# Emergency fish medicines to always keep on hand



## frothhelmet (3 Jan 2017)

Because time is of the essence. And when you need it there's no time to post it and your LFS wont have it. So buy it now!

What do you all consider essential in your fish emergency medicine cabinet?


----------



## Henry (3 Jan 2017)

I've never used medicines in my home tanks (inverts etc), but from shop experience, I'd say anything with chloramine T is an absolute winner. Usually sold as an internal bacteria treatment, but it'll sort out most ailments including white spot and fin rot.


----------



## roadmaster (4 Jan 2017)

frothhelmet said:


> Because time is of the essence. And when you need it there's no time to post it and your LFS wont have it. So buy it now!
> 
> What do you all consider essential in your fish emergency medicine cabinet?



Clean water is most important medicine in my view.
Followed by dewormer flake food with praziquantel ? (spelling)


----------



## PARAGUAY (4 Jan 2017)

I learned the lesson along time ago to have something in the cupboard,I have esHa products exit and 2000,a small tank upstairs ,used for quarantine,spare plants.I also have Primafix and Melafix for mainly when not sure what might be up with a fish?and before using anything else as Roadmaster says most important to maintain water quality


----------



## sciencefiction (4 Jan 2017)

I would only treat fish if they are actually visually sick. But if you buy fish often...its not a bad thing to have deworming and antiparasitic meds such as Kusuri Wormer plus and Praziquantel(both treat different things. Prazi can be used with inverts too) and a gram negative bacteria antibiotic. I like Seachem Kanaplex because it is tolerated by all types of fish and inverts. If you keep cichlids, a hex treatment such as new life spectrum hex sield pellets wouldnt be a bad idea.


----------



## dw1305 (4 Jan 2017)

Hi all,





PARAGUAY said:


> ,I have esHa products exit and 2000,a small tank upstairs ,used for quarantine,spare plants.


That one. 

I also have Levamisole HCl and Praziquantel as wormers (bought as "Harka Verm" and "Panacur"). Levamisole would be better as a powder, rather than a liquid, if you can find it, as I belief the liquid loses activity over time. 

cheers Darrel


----------



## MOBYS (5 Jan 2017)

I always tend to keep esha 2000 as it seems a good alrounder.Only used as a last resort.Had good results recently though.


----------



## Lindy (7 Jan 2017)

Have have wormers Fluke Solve and Wormer plus, Waterlife Myxazin and Octozin, king british velvet control and Api-Furan 2.  I have the esha products too

Sent from my SM-G920F using Tapatalk


----------



## sciencefiction (13 Jan 2017)

Henry said:


> I've never used medicines in my home tanks (inverts etc), but from shop experience, I'd say anything with chloramine T is an absolute winner. Usually sold as an internal bacteria treatment, but it'll sort out most ailments including white spot and fin rot.

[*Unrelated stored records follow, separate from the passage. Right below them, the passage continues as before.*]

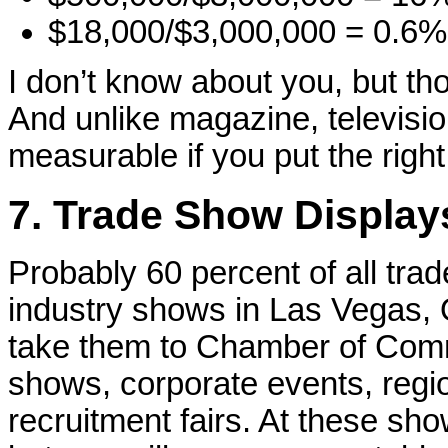
$18,000/$3,000,000 = 0.6% 
I don’t know about you, but t
And unlike magazine, television
measurable if you put the right
7. Trade Show Displays
Probably 60 percent of all tra
industry shows in Las Vegas,
take them to Chamber of Comm
shows, corporate events, regi
recruitment fairs. At these sho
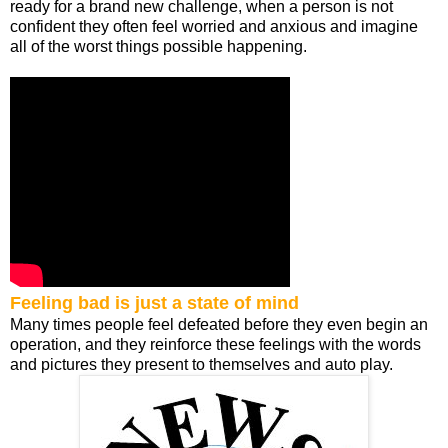
ready for a brand new challenge, when a person is not
confident they often feel worried and anxious and imagine
all of the worst things possible happening.
Feeling bad is just a state of mind
Many times people feel defeated before they even begin an
operation, and they reinforce these feelings with the words
and pictures they present to themselves and auto play.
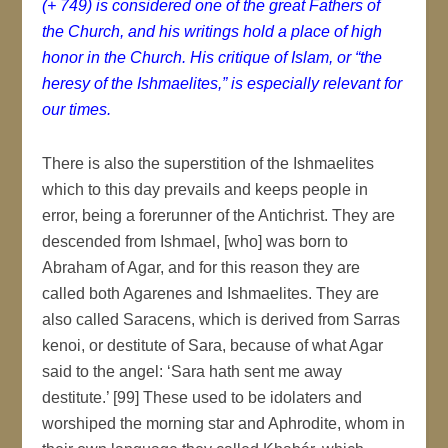
(+ 749) is considered one of the great Fathers of
the Church, and his writings hold a place of high
honor in the Church. His critique of Islam, or “the
heresy of the Ishmaelites,” is especially relevant for
our times.
There is also the superstition of the Ishmaelites
which to this day prevails and keeps people in
error, being a forerunner of the Antichrist. They are
descended from Ishmael, [who] was born to
Abraham of Agar, and for this reason they are
called both Agarenes and Ishmaelites. They are
also called Saracens, which is derived from Sarras
kenoi, or destitute of Sara, because of what Agar
said to the angel: ‘Sara hath sent me away
destitute.’ [99] These used to be idolaters and
worshiped the morning star and Aphrodite, whom in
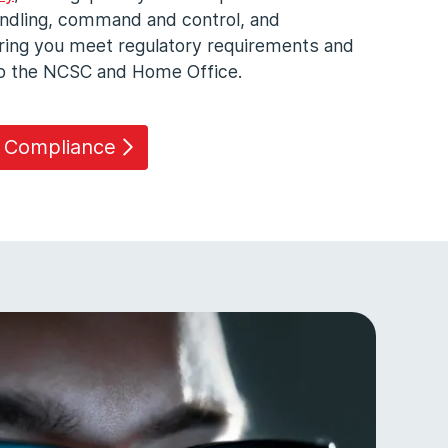
andling, command and control, and
uring you meet regulatory requirements and
 to the NCSC and Home Office.
e Compliance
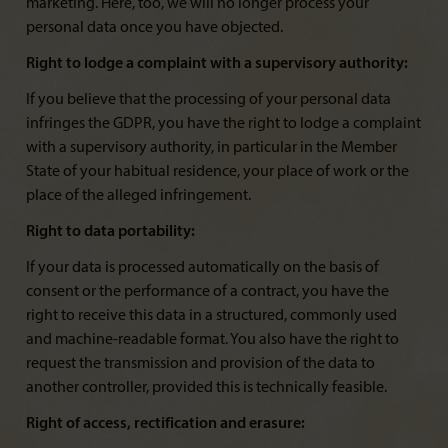
marketing. Here, too, we will no longer process your
personal data once you have objected.
Right to lodge a complaint with a supervisory authority:
If you believe that the processing of your personal data
infringes the GDPR, you have the right to lodge a complaint
with a supervisory authority, in particular in the Member
State of your habitual residence, your place of work or the
place of the alleged infringement.
Right to data portability:
If your data is processed automatically on the basis of
consent or the performance of a contract, you have the
right to receive this data in a structured, commonly used
and machine-readable format. You also have the right to
request the transmission and provision of the data to
another controller, provided this is technically feasible.
Right of access, rectification and erasure:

Hey Henry. I was just being curious about this med....can't find much info online...Is it filter safe? Does it affect inverts?


----------



## Henry (16 Jan 2017)

At low doses, it isn't particularly bad for your filter, but definitely isn't invert safe. It's actually a pretty brutal medicine, especially in the powder form in which it is usually sold for koi; definitely not one to overdose.
It's the active ingredient in the own brand internal bacteria medicine from a particular large aquatics retailer, but comes in the potent powder form from NT Labs.
I've seen huge whitespot plagues dissappear overnight using that stuff.


----------



## sciencefiction (16 Jan 2017)

Thanks Henry. I read about some goid reviews acouple of years back and was always wondering about it.


----------



## REDSTEVEO (3 Jun 2017)

Hi all,

As I have been keeping both domestic tank bred discus and wild discus fish for over thirty years I have probably gone throught the complete range of medicines available from a fair few countries to be honest, including all those previously mentioned in the above thread posts. I have always favoured the treatments from Germany they just seem to be one step ahead of the game. A recent visit to Germany alerted me to a new set of products from Manaus Aquarium in Germany. After making several enquireis as to where I could get it from I found that there is a UK supplier. His name is Mark Neill from IP Discus in Aberdeen, Scotland. After reading the reviews on these products I decided to go for the complete set including another product called Discus Protect Instant Quanrantine. The products have a five year shelf life, and some of them have a one dose treatment to rid flukes and gut intestinal parasites permanently.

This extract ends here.